Thursday, July 31, 2008

Today...

Thursday, July 31, 2008

It is blazing hot outside. I finally broke down and turned on my air conditioning. It probably doesn’t help that I have been washing floors, vacuuming and dusting for the past 2 hours. My house was a disaster and it is finally starting to shape up again! This is not how I expected my house to be this summer. I totally thought I would have it together enough to keep it neat and clean. I guess that is how things go. I went in to get my tattoos in preparation for my radiation. It starts in just over a week. I am nervous. I am nervous about how I am going to feel during radiation. I am nervous to see how my body and skin are going to react to the radiation. I am nervous about what my body is going to look like after the radiation. I am nervous that the radiation won’t work and the cancer will return with a vengeance.
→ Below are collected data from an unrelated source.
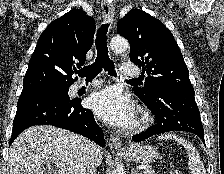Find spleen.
<instances>
[{
	"label": "spleen",
	"mask_w": 224,
	"mask_h": 174,
	"mask_svg": "<svg viewBox=\"0 0 224 174\" xmlns=\"http://www.w3.org/2000/svg\"><path fill=\"white\" fill-rule=\"evenodd\" d=\"M158 139H174L179 144H181L188 154V168L191 174H206L203 162L201 161L200 155L195 149V147L187 142L185 139L178 137L172 133L163 134L158 137Z\"/></svg>",
	"instance_id": "obj_1"
}]
</instances>
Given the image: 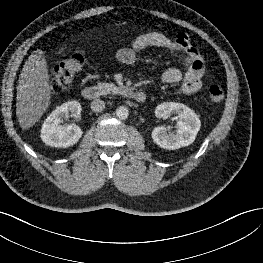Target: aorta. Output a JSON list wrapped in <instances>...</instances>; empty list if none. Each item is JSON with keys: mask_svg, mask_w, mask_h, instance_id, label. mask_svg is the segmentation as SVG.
I'll list each match as a JSON object with an SVG mask.
<instances>
[{"mask_svg": "<svg viewBox=\"0 0 263 263\" xmlns=\"http://www.w3.org/2000/svg\"><path fill=\"white\" fill-rule=\"evenodd\" d=\"M116 116L121 119L125 120L129 116V110L125 106H120L116 109Z\"/></svg>", "mask_w": 263, "mask_h": 263, "instance_id": "aorta-1", "label": "aorta"}]
</instances>
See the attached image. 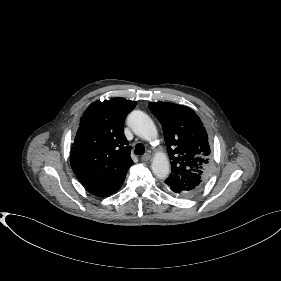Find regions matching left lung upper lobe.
<instances>
[{"mask_svg":"<svg viewBox=\"0 0 281 281\" xmlns=\"http://www.w3.org/2000/svg\"><path fill=\"white\" fill-rule=\"evenodd\" d=\"M148 106L162 125L172 166L165 184L191 197L202 189L211 173L206 130L189 107L167 102H150Z\"/></svg>","mask_w":281,"mask_h":281,"instance_id":"1","label":"left lung upper lobe"}]
</instances>
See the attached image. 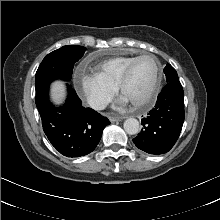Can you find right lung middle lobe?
<instances>
[{
  "label": "right lung middle lobe",
  "mask_w": 220,
  "mask_h": 220,
  "mask_svg": "<svg viewBox=\"0 0 220 220\" xmlns=\"http://www.w3.org/2000/svg\"><path fill=\"white\" fill-rule=\"evenodd\" d=\"M86 51L83 46L67 45L49 53L41 62L35 76L36 93L57 78L69 80L72 76L74 63Z\"/></svg>",
  "instance_id": "dd1d6c3e"
}]
</instances>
I have been reading a lot on breast cancer and while it is necessary to get all the information, it becomes extremely overwhelming. Cancer is overwhelming. It takes over your life – is that obvious? Now it is starting to storm outside and I love that! I am not so concerned about my health right now, but I am really concerned about my health in the future. So many of the people with cancer say that they were diagnosed really early in the game and that after surgery they were considered cured and then shortly after were diagnosed with cancer again and this time it was much worse. I don’t know if I could handle much worse. I read about these people and I am in awe of how they cope. It is pouring outside. Thank goodness – now I don’t have to water the grass. It has been my responsibility this week because Tom is out of town. We leave for Florida in a couple of days. I am really looking forward to it. I am looking forward to spending time with Tom without getting interrupted by phone calls or emails or business trips. I just want to gossip and laugh and eat and read and sit by the pool and swim in the ocean and pretend that I am not sick and that I am not starting radiation the day we get back. So, now I am heading back up stairs to vacuum my bedroom. Hopefully I will be able to pull out the “cancer card” when we get back and get out of doing it again for a while!